While very much the protagonist of the piece, Ledger/Joker is not the character at the film’s emotional core: that role goes to Aaron Eckhart's DA, Harvey Dent, Gotham's white knight. Dent's ascent to DA and his subsequent actions while in office mark him out as much a thorn in the side of Gotham's crime bosses as the Batman - but the brightest flame burns quickest, so his tragic descent is gut-wrenching in every way - and as worthy of Oscar in its restraint as Ledger's intensity and exuberance. Dent also gets the best, and most telling line: "You either die the hero or live long enough to see yourself become the villain."
What about the titular hero? Christian Bale once again handles the post-modern take on classic DC duality (Batman is the ego/Bruce Wayne the alter-ego) well and is a muscular screen presence. His scenes with Michael Caine's Alfred and Morgan Freeman's Lucius Fox (gravitas personified) unearth the humanity beneath the Wayne/Bat mask, but ultimately the role is always secondary to the colourful villains, who crucially have no rules, no boundaries, no personal codes.
Indeed, the question of personal codes is one of the key themes of the script: Dent's integrity, Wayne's disdain, Batman's crusade tempered by his desire to not kill, Jim Gordon's blinkered approach to the corruption all around him, and the Joker's belief in no codes at all. Ultimately each character is asked to step up, their code put to the test - and not all emerge honour intact.
What of the story?

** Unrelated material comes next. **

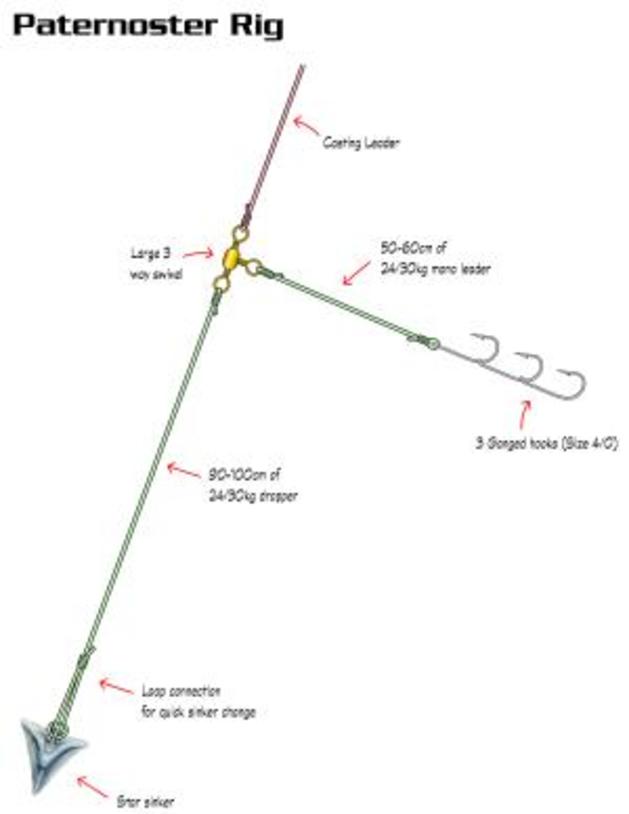 Where is `hooks`? The height and width of the screenshot is (814, 629). hooks is located at coordinates (490, 352), (526, 357), (576, 374).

Batman's got the mob running scared, the mob ‘hire’ the Joker at the same time as new the DA marches into town, chaos ensues (mostly wrought by the Joker), many die and Batman, Gordon and Dent must save themselves and Gotham time and again as the screenplay's operatic vision sweeps to its twisted, but righteous conclusion.
Ultimately, the Joker’s anarchy forces lessons of self-knowledge upon Batman, Dent, Gordon and the citizens of Gotham. The final lesson learnt is that there is no room for white knights when the likes of the Joker are around. It is impossible for white knights to defeat his ilk without succumbing to their darkness – or without sacrifice.
The Dark Knight was conceived by director/co-writer Christopher Nolan, in concert with his brother and David Goyer: and they clearly know their Bat facts. The presence and echoes of key Bat works are evident throughout: Loeb and Sale’s Long Halloween, Miller’s Year One (the template for much of Batman Begins) and The Dark Knight Returns, and Moore and Boland’s Killing Joke (the latter two books really set the modern template of the Joker as a psychotic knowing no limits). It would be lazy to compare The Dark Knight to the Godfather – but it’s the only other film that springs to mind that so successfully meets its operatic goals.
The duality of many of the lead characters and their questioning of their own beliefs are themes that Nolan is clearly drawn to, as evidenced by his earlier works Memento (indeed the Joker never explains the origin of his ‘smiling’ wound the same way twice), Insomnia, Batman Begins and The Prestige. But here he worries the bone of those themes, dissects them further.
Nolan’s direction, along with top-notch technical credits (particularly Wally Pfister behind the camera, and the paranoid score), mean The Dark Knight ranks as one of the three best films I’ve seen this year. The action sequences are breathtaking, jaw-dropping – and are aided by full IMAX presentation, reinforcing the dynamism and (vertigo-inducing) scope.
The Dark Knight is brilliant, no doubt. If you're going to see it, then I heartily recommend you do so at an IMAX screen to really wow your senses and enjoy Nolan’s vision to the full.
The score below is not a ‘10’: I’ll reserve judgment, see it again and then wait to see how it ages. I suspect it will age exceptionally well – unfortunately for us it will remain relevant as the fabric of society continues to decay.